I’ve stared at this blinking cursor for about 20 minutes now. I’m surprised at how hard it is to find the words I want to share with you. Maybe that’s why I froze up yesterday when everything in me wanted to go to you.
We were there when you came in with your beautiful boy to pick up your take-out. We were there when he began to be loud. Honestly, it took a few screams for me to even notice. I’ve gotten so good at tuning out when it’s not my own kids making the noise. And believe me. They did.
It wasn’t that long ago that I found myself in situations just like yesterday. I became convinced that our pictures were posted on the wall of the security office in Target after all the “walks of shame” that took place there. When I would have to carry my 4- or 5-year-old son from the very back of the store all the way to the parking lot, with him kicking and screaming when it just got to be too much for him.

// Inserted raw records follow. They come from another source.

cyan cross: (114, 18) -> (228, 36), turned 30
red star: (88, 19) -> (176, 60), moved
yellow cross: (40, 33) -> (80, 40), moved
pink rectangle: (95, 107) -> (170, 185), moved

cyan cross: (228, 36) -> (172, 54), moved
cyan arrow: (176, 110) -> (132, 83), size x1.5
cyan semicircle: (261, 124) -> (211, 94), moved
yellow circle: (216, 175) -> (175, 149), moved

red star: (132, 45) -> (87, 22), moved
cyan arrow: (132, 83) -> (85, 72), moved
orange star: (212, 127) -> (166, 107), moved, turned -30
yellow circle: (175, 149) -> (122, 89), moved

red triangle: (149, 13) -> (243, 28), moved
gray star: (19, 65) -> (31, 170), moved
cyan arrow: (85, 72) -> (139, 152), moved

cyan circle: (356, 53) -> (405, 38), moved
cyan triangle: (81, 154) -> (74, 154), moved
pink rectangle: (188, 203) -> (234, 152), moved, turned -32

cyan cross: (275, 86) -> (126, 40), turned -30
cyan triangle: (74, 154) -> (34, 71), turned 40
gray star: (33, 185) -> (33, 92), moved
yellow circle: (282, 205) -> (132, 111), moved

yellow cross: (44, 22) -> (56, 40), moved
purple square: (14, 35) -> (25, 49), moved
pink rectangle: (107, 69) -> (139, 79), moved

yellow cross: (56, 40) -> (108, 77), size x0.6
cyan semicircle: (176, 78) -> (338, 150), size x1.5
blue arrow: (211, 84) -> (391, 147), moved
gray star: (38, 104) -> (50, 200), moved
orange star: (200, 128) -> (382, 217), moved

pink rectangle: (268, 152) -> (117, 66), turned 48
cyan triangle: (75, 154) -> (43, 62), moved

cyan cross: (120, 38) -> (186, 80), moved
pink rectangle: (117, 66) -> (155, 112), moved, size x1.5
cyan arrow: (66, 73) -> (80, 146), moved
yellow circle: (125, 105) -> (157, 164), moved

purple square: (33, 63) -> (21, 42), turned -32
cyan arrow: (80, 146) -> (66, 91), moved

I got to be an expert at avoiding eye contact with others during those moments that seemed to last for an eternity. I had seen the stares before. The eye rolls. I was already feeling like a terrible mom. I didn’t need to see the looks or hear the whispers to confirm it. The only looks that might be worse than the judgements would be the looks of sympathy. At least with the eye rolls, I would be able to make it to the car before crying. With the looks of solidarity and sympathy, I would break down on the spot.
So when I saw my not-so-distant past being played out in your present, I didn’t know what to do or say. I wanted to help somehow. To make it better. To let you know that you are NOT alone.
But I froze. I was terrified of making it worse for you. My fear held me in my seat. I tried to catch your eye, but I could see that you’re also very practiced in eye contact avoidance. I get it.
And maybe that’s what I mostly want you to know. I get it. I’ve been there.
I sat there next to my almost 9-year-old son who I had carried kicking and screaming from stores and restaurants because he couldn’t explain to me that the lights and colors and sounds were too much for him. My husband caught my eye across the table and my eyes filled with tears.
Even though we still have our occasional moments, we’ve come so far.
But not so far that we’ve forgotten what it’s like.
I have no idea if your son is on the spectrum or if he was just having a rough time. Either way…
You are not alone, sweet mama. Your beautiful boy is not alone, either.
I know how hard it can be and I want to tell you that you’re doing a great job.